**Required action:** Retype, word for word, every line starting at the line with "RPPD.03.03.01-20-0158/17-00 realizowany w" and ending with the final line of the entries; skip the pictures.

Top of Data for processing

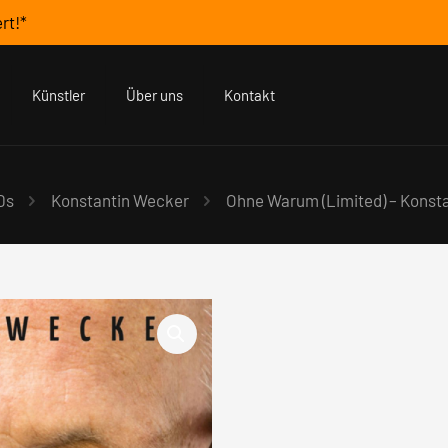
rt!*
Künstler
Über uns
Kontakt
Ds
Konstantin Wecker
Ohne Warum (Limited) – Konst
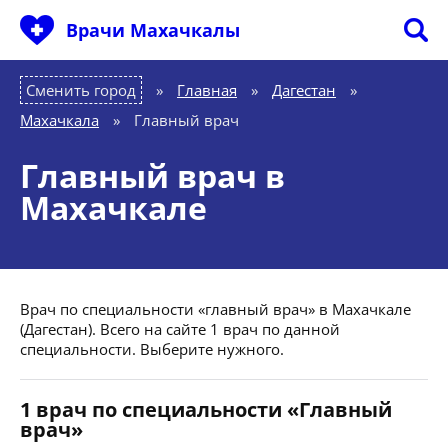
Врачи Махачкалы
Сменить город
Главная
»
Дагестан
»
Махачкала
»
Главный врач
Главный врач в
Махачкале
Врач по специальности «главный врач» в Махачкале
(Дагестан). Всего на сайте 1 врач по данной
специальности. Выберите нужного.
1 врач по специальности «Главный
врач»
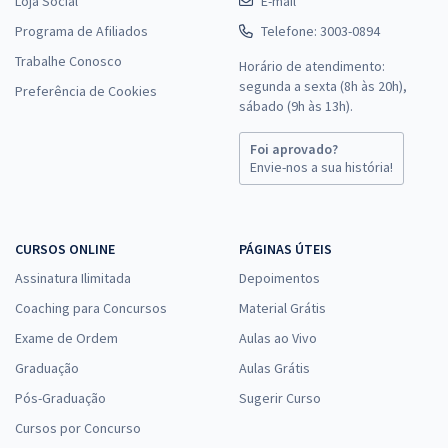
Loja Social
E-mail
Programa de Afiliados
Telefone: 3003-0894
Trabalhe Conosco
Horário de atendimento:
segunda a sexta (8h às 20h),
Preferência de Cookies
sábado (9h às 13h).
Foi aprovado?
Envie-nos a sua história!
CURSOS ONLINE
PÁGINAS ÚTEIS
Assinatura Ilimitada
Depoimentos
Coaching para Concursos
Material Grátis
Exame de Ordem
Aulas ao Vivo
Graduação
Aulas Grátis
Pós-Graduação
Sugerir Curso
Cursos por Concurso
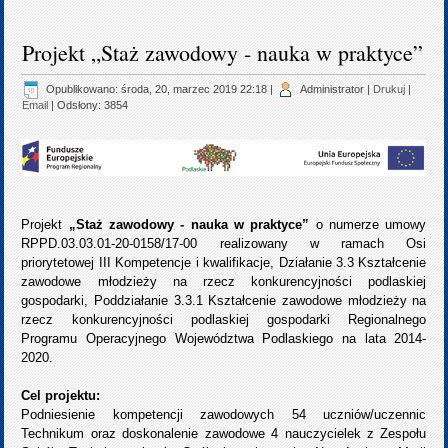
Projekt „Staż zawodowy - nauka w praktyce”
Opublikowano: środa, 20, marzec 2019 22:18
|
Administrator
|
Drukuj
|
Email
| Odsłony: 3854
Projekt
„Staż zawodowy - nauka w praktyce”
o numerze umowy
RPPD.03.03.01-20-0158/17-00 realizowany w ramach Osi
priorytetowej III Kompetencje i kwalifikacje, Działanie 3.3 Kształcenie
zawodowe młodzieży na rzecz konkurencyjności podlaskiej
gospodarki, Poddziałanie 3.3.1 Kształcenie zawodowe młodzieży na
rzecz konkurencyjności podlaskiej gospodarki Regionalnego
Programu Operacyjnego Województwa Podlaskiego na lata 2014-
2020.
Cel projektu:
Podniesienie kompetencji zawodowych 54 uczniów/uczennic
Technikum oraz doskonalenie zawodowe 4 nauczycielek z Zespołu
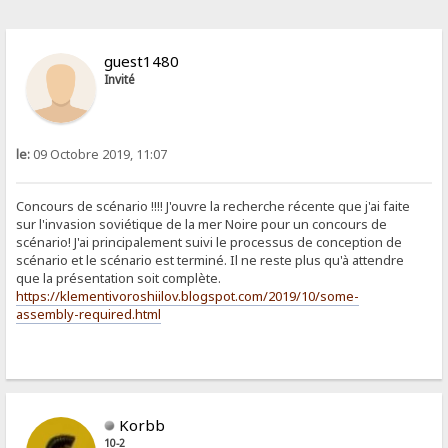
guest1480
Invité
le:
09 Octobre 2019, 11:07
Concours de scénario !!!! J'ouvre la recherche récente que j'ai faite
sur l'invasion soviétique de la mer Noire pour un concours de
scénario! J'ai principalement suivi le processus de conception de
scénario et le scénario est terminé. Il ne reste plus qu'à attendre
que la présentation soit complète.
https://klementivoroshiilov.blogspot.com/2019/10/some-
assembly-required.html
Korbb
10-2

Bottom of Data for processing

**Answer for the task:**
RPPD.03.03.01-20-0158/17-00 realizowany w ramach Osi
priorytetowej III Kompetencje i kwalifikacje, Działanie 3.3 Kształcenie
zawodowe młodzieży na rzecz konkurencyjności podlaskiej
gospodarki, Poddziałanie 3.3.1 Kształcenie zawodowe młodzieży na
rzecz konkurencyjności podlaskiej gospodarki Regionalnego
Programu Operacyjnego Województwa Podlaskiego na lata 2014-
2020.
Cel projektu:
Podniesienie kompetencji zawodowych 54 uczniów/uczennic
Technikum oraz doskonalenie zawodowe 4 nauczycielek z Zespołu
guest1480
Invité
le:
09 Octobre 2019, 11:07
Concours de scénario !!!! J'ouvre la recherche récente que j'ai faite
sur l'invasion soviétique de la mer Noire pour un concours de
scénario! J'ai principalement suivi le processus de conception de
scénario et le scénario est terminé. Il ne reste plus qu'à attendre
que la présentation soit complète.
https://klementivoroshiilov.blogspot.com/2019/10/some-
assembly-required.html
Korbb
10-2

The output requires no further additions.